You can get your Free Lot Size Calculator here and use it as it will become a valuable tool for your trading.

Conversely, because my trading plan is focused around a higher reward than risk, I know that my target is more pips than my stop loss pip amount, so I know that I am making a higher percentage return than my risk percentage.

I hope that’s not confusing for you and to make all the calculations easier for you, download the Free Lot Calculator and add it to your trading platform and use it every time you want to take a trade. A valuable tool to not only make your trading easier, but also make you trade correctly and safely by controlling risk by percentage and control your Money Management.

I also add here, that traders have their own opinion on how much percentage to risk from their accounts is acceptable. I prefer 0.50% per trade but others are happy to go as high as 5% per trade. Again, it all depends on each and every persons risk tolerance and also what the strategy or system is. I know that by using 0.50% of my account I can get many trades wrong and it won’t affect my balance very much and the risk of losing all of my account is very low.

Don’t worry though, in my early days I have blown up a few accounts (as they say in trading) and when I look back I now know it was because I didn’t fully understand about R:R, Win Ratios and Percentage Measuring of Account. All of these are part of Money Management and learning the right way is crucial to becoming a successful forex trader.

In Summary…

Money Management or MM as it is described in trading is a very critical part of trading. Learning and having a full understanding of what it means and how to implement it into your trading plan and psychology can only point your into the right direction of becoming a successful trader.

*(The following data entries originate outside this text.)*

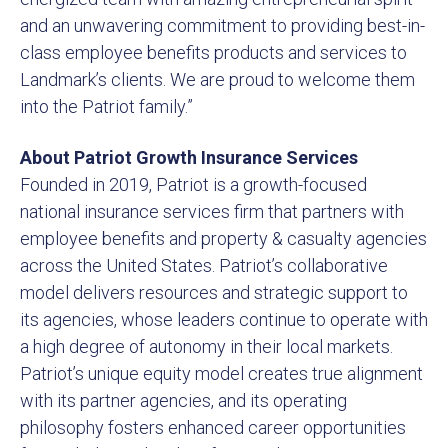
and an unwavering commitment to providing best-in-
class employee benefits products and services to
Landmark’s clients. We are proud to welcome them
into the Patriot family.”
About Patriot Growth Insurance Services
Founded in 2019, Patriot is a growth-focused
national insurance services firm that partners with
employee benefits and property & casualty agencies
across the United States. Patriot’s collaborative
model delivers resources and strategic support to
its agencies, whose leaders continue to operate with
a high degree of autonomy in their local markets.
Patriot’s unique equity model creates true alignment
with its partner agencies, and its operating
philosophy fosters enhanced career opportunities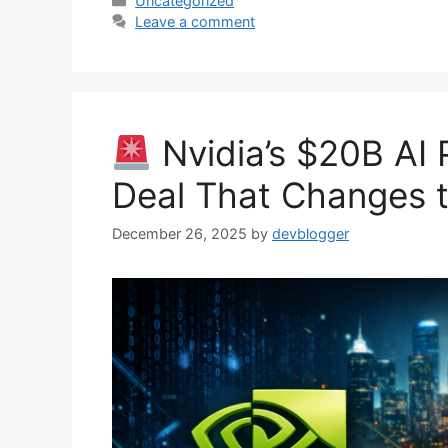
Uncategorized
Leave a comment
Nvidia’s $20B AI 
Deal That Changes 
December 26, 2025
by
devblogger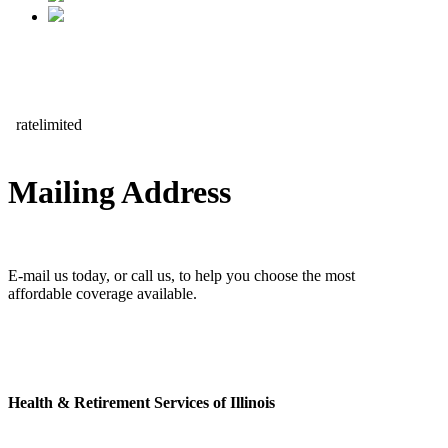
Mailing Address
E-mail us today, or call us, to help you choose the most
affordable coverage available.
Health & Retirement Services of Illinois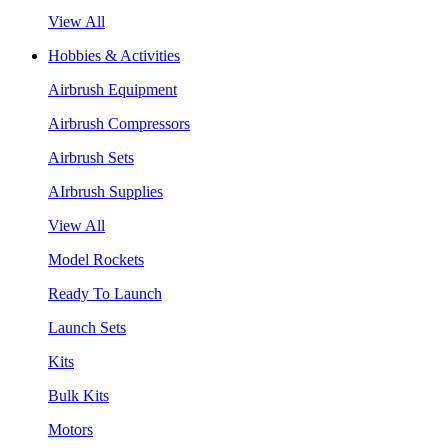
View All
Hobbies & Activities
Airbrush Equipment
Airbrush Compressors
Airbrush Sets
AIrbrush Supplies
View All
Model Rockets
Ready To Launch
Launch Sets
Kits
Bulk Kits
Motors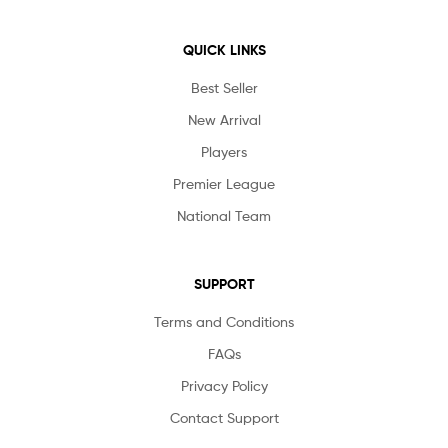
QUICK LINKS
Best Seller
New Arrival
Players
Premier League
National Team
SUPPORT
Terms and Conditions
FAQs
Privacy Policy
Contact Support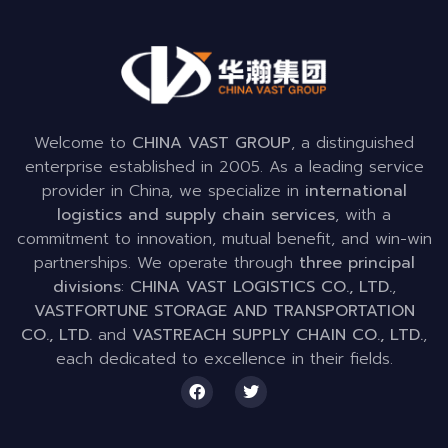
Welcome to
CHINA VAST GROUP
, a distinguished
enterprise established in 2005. As a leading service
provider in China, we specialize in
international
logistics and supply chain services
, with a
commitment to innovation, mutual benefit, and win-win
partnerships. We operate through
three principal
divisions
:
CHINA VAST LOGISTICS CO., LTD.
,
VASTFORTUNE STORAGE AND TRANSPORTATION
CO., LTD.
and
VASTREACH SUPPLY CHAIN CO., LTD.
,
each dedicated to excellence in their fields.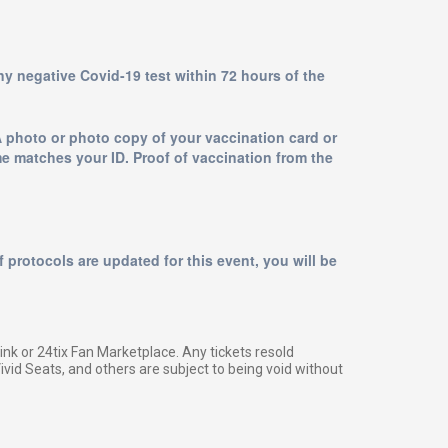
any negative Covid-19 test within 72 hours of the
A photo or photo copy of your vaccination card or
me matches your ID. Proof of vaccination from the
 protocols are updated for this event, you will be
g link or 24tix Fan Marketplace. Any tickets resold
vid Seats, and others are subject to being void without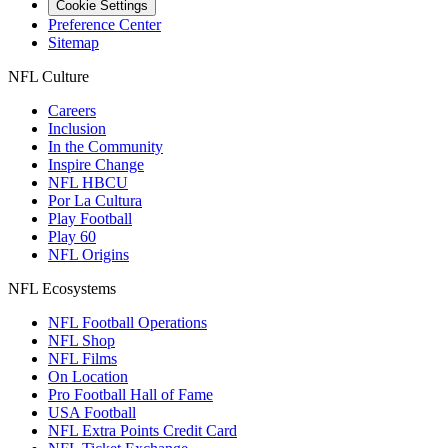
Cookie Settings
Preference Center
Sitemap
NFL Culture
Careers
Inclusion
In the Community
Inspire Change
NFL HBCU
Por La Cultura
Play Football
Play 60
NFL Origins
NFL Ecosystems
NFL Football Operations
NFL Shop
NFL Films
On Location
Pro Football Hall of Fame
USA Football
NFL Extra Points Credit Card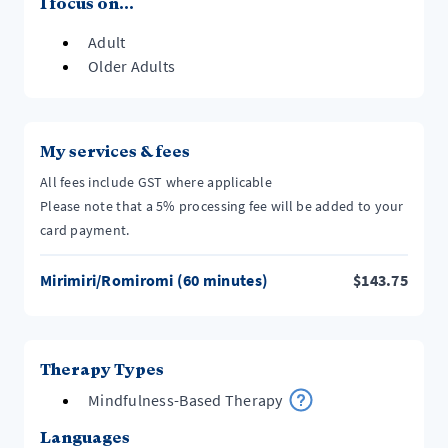
I focus on...
Adult
Older Adults
My services & fees
All fees include GST where applicable
Please note that a 5% processing fee will be added to your
card payment.
Mirimiri/Romiromi (60 minutes)
$
143.75
Therapy Types
Mindfulness-Based Therapy
Languages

  • Understand what Core Equity and Account Balance is and what they mean
  • Understand what R:R is and means and how to use and implement it into your trading
  • Understand what Win Rate is and means and how to use it correctly
  • Measure your Stop Loss in percentage of your Core Equity/Account Balance and measure you success by percentage gains or losses
  • Decide on how much percent of your account you should risk per trade. I use 0.50% but others use up to 5% of their account. Find something that suits your risk profile but my recommendation is on the lower end.
  • Use the free Lot size calculator to manage your Money Management

With learning and understanding these five main points you will be heading in the right direction to becoming a successful profitable trader.